US researchers, who, in 2017, first carried out the ‘artificial womb’ experiment, are now seeking Food and Drug Administration approval for its tests on humans (Pic. Courtesy IANS)
A team of US researchers, who, in 2017, first carried out the ‘artificial womb’ experiment, are now seeking Food and Drug Administration (FDA) approval for its tests on humans, according to a report.
The regulators are expected to consider clinical trials of the system which mimics the womb, and could reduce deaths and disability for babies born extremely premature, Nature reported.
According to the World Health Organisation, preterm birth is the largest cause of death and disability in children under five.
In 2020, there were about 13.4 million such births worldwide.
In 2017, scientists at the Children’s Hospital of Philadelphia (CHOP) in Pennsylvania kept a developing lamb alive for 28 days in a sterilised bag filled with fluid, where it received amniotic fluid, medicine and oxygen through tubes connected to umbilical cord tissue.

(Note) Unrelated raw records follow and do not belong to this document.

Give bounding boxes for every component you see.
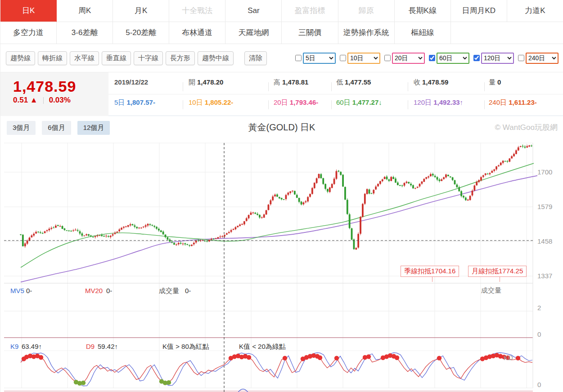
wantgoo-chart-page: 日K周K月K十全戰法Sar盈富指標歸原長期K線日周月KD力道K多空力道3-6差離… (0, 0, 563, 392)
tab-布林通道[interactable]: 布林通道 (169, 22, 225, 44)
tab-力道K[interactable]: 力道K (507, 0, 563, 22)
tab-5-20差離[interactable]: 5-20差離 (113, 22, 169, 44)
tab-樞紐線[interactable]: 樞紐線 (395, 22, 451, 44)
ma-select-240日[interactable]: 240日 (526, 53, 558, 64)
chart-plot-area[interactable]: 1700157914581337MV50-MV200-成交量0-成交量20K96… (0, 138, 563, 392)
chart-header: 3個月6個月12個月 黃金(GOLD) 日K © WantGoo玩股網 (0, 116, 563, 138)
ma-checkbox-10日[interactable] (340, 55, 346, 61)
tab-日周月KD[interactable]: 日周月KD (451, 0, 507, 22)
draw-tool-轉折線[interactable]: 轉折線 (38, 51, 67, 65)
draw-tool-趨勢中線[interactable]: 趨勢中線 (198, 51, 234, 65)
tab-3-6差離[interactable]: 3-6差離 (57, 22, 113, 44)
tab-三關價[interactable]: 三關價 (282, 22, 338, 44)
draw-tool-十字線[interactable]: 十字線 (134, 51, 163, 65)
ohlc-開: 開1,478.20 (189, 78, 223, 87)
ma-checkbox-5日[interactable] (295, 55, 302, 61)
ohlc-量: 量0 (489, 78, 501, 87)
ma-toggle-10日: 10日 (340, 53, 380, 64)
ma-checkbox-120日[interactable] (473, 55, 480, 61)
indicator-menu: 日K周K月K十全戰法Sar盈富指標歸原長期K線日周月KD力道K多空力道3-6差離… (0, 0, 563, 44)
change-value: 0.51 (13, 96, 28, 105)
up-arrow-icon: ▲ (30, 96, 38, 105)
ma-toggle-120日: 120日 (473, 53, 514, 64)
quote-column-divider (183, 82, 183, 91)
menu-cell-empty (451, 22, 563, 44)
quote-column-divider (183, 100, 183, 109)
quote-column-divider (268, 100, 269, 109)
ohlc-低: 低1,477.55 (336, 78, 371, 87)
tab-天羅地網[interactable]: 天羅地網 (225, 22, 282, 44)
ma-value-20日: 20日 1,793.46- (274, 98, 318, 107)
tab-Sar[interactable]: Sar (225, 0, 282, 22)
drawing-toolbar: 趨勢線轉折線水平線垂直線十字線長方形趨勢中線 清除 5日10日20日60日120… (0, 44, 563, 72)
ma-toggle-5日: 5日 (295, 53, 336, 64)
ma-select-10日[interactable]: 10日 (347, 53, 380, 64)
draw-tool-長方形[interactable]: 長方形 (166, 51, 195, 65)
price-change: 0.51 ▲ 0.03% (13, 96, 108, 105)
drawing-tools: 趨勢線轉折線水平線垂直線十字線長方形趨勢中線 (3, 51, 234, 65)
draw-tool-水平線[interactable]: 水平線 (70, 51, 99, 65)
quote-column-divider (484, 82, 485, 91)
draw-tool-垂直線[interactable]: 垂直線 (102, 51, 131, 65)
change-percent: 0.03% (49, 96, 71, 105)
ma-select-120日[interactable]: 120日 (481, 53, 514, 64)
ma-toggle-240日: 240日 (518, 53, 558, 64)
quote-column-divider (408, 100, 408, 109)
ma-select-5日[interactable]: 5日 (303, 53, 336, 64)
candlestick-chart-canvas[interactable] (0, 138, 563, 392)
tab-歸原: 歸原 (338, 0, 395, 22)
tab-多空力道[interactable]: 多空力道 (0, 22, 57, 44)
tab-長期K線[interactable]: 長期K線 (395, 0, 451, 22)
quote-column-divider (331, 100, 332, 109)
ma-select-20日[interactable]: 20日 (392, 53, 425, 64)
ohlc-收: 收1,478.59 (414, 78, 448, 87)
draw-tool-趨勢線[interactable]: 趨勢線 (6, 51, 35, 65)
tab-周K[interactable]: 周K (57, 0, 113, 22)
watermark: © WantGoo玩股網 (495, 122, 558, 133)
quote-row-divider (108, 94, 563, 94)
ma-checkbox-20日[interactable] (384, 55, 391, 61)
ma-value-240日: 240日 1,611.23- (489, 98, 537, 107)
tab-月K[interactable]: 月K (113, 0, 169, 22)
tab-日K[interactable]: 日K (0, 0, 57, 22)
ma-value-60日: 60日 1,477.27↓ (336, 98, 382, 107)
ma-toggle-group: 5日10日20日60日120日240日 (295, 53, 560, 64)
ma-checkbox-240日[interactable] (518, 55, 524, 61)
ma-select-60日[interactable]: 60日 (437, 53, 469, 64)
quote-date: 2019/12/22 (114, 78, 148, 86)
ma-value-120日: 120日 1,492.33↑ (414, 98, 463, 107)
last-price: 1,478.59 (13, 78, 108, 94)
chart-title: 黃金(GOLD) 日K (0, 121, 563, 134)
tab-十全戰法: 十全戰法 (169, 0, 225, 22)
quote-column-divider (268, 82, 269, 91)
ma-checkbox-60日[interactable] (429, 55, 435, 61)
tab-逆勢操作系統[interactable]: 逆勢操作系統 (338, 22, 395, 44)
quote-strip: 1,478.59 0.51 ▲ 0.03% 2019/12/22開1,478.2… (0, 72, 563, 116)
quote-column-divider (408, 82, 408, 91)
ohlc-高: 高1,478.81 (274, 78, 308, 87)
ma-toggle-60日: 60日 (429, 53, 469, 64)
ma-value-5日: 5日 1,807.57- (114, 98, 155, 107)
ma-toggle-20日: 20日 (384, 53, 425, 64)
quote-column-divider (484, 100, 485, 109)
tab-盈富指標: 盈富指標 (282, 0, 338, 22)
quote-column-divider (331, 82, 332, 91)
clear-button[interactable]: 清除 (244, 51, 267, 65)
ma-value-10日: 10日 1,805.22- (189, 98, 233, 107)
change-divider (43, 97, 44, 104)
price-block: 1,478.59 0.51 ▲ 0.03% (0, 72, 108, 116)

The experiment showed that the lamb had positive growth in its lung, GI tract and brain development.
Now, the team at CHOP have sought approval for the first human clinical trials of the device they’ve been testing, named the Extra-uterine Environment for Newborn Development, or EXTEND.
The team has emphasised that the technology is not intended — or able — to support development from conception to birth. Rather, it may simulate some elements of a natural womb and will increase survival, improve outcomes for extremely premature babies, the report said.
“If it’s as successful as we think it can be, ultimately, the majority of pregnancies that are predicted at-risk for extreme prematurity would be delivered early onto our system rather than being delivered prematurely onto a ventilator,” Alan Flake, a foetal surgeon at CHOP who has been leading the effort, was quoted as saying in a 2017 video.
Flake is among several of the CHOP team who joined a start-up company, Vitara Biomedical in Philadelphia. It has since raised $100 million to develop EXTEND.
Meanwhile, the FDA’s meeting of independent advisers aims to discuss regulatory and ethical considerations and what human trials for the technology might look like.
“This is definitely an exciting step and it’s been a long time coming,” says Kelly Werner, a bioethicist and neonatologist at Columbia University Medical Center in New York City, was quoted as saying.
“Clinicians who work with premature babies will be closely following this meeting,” she said.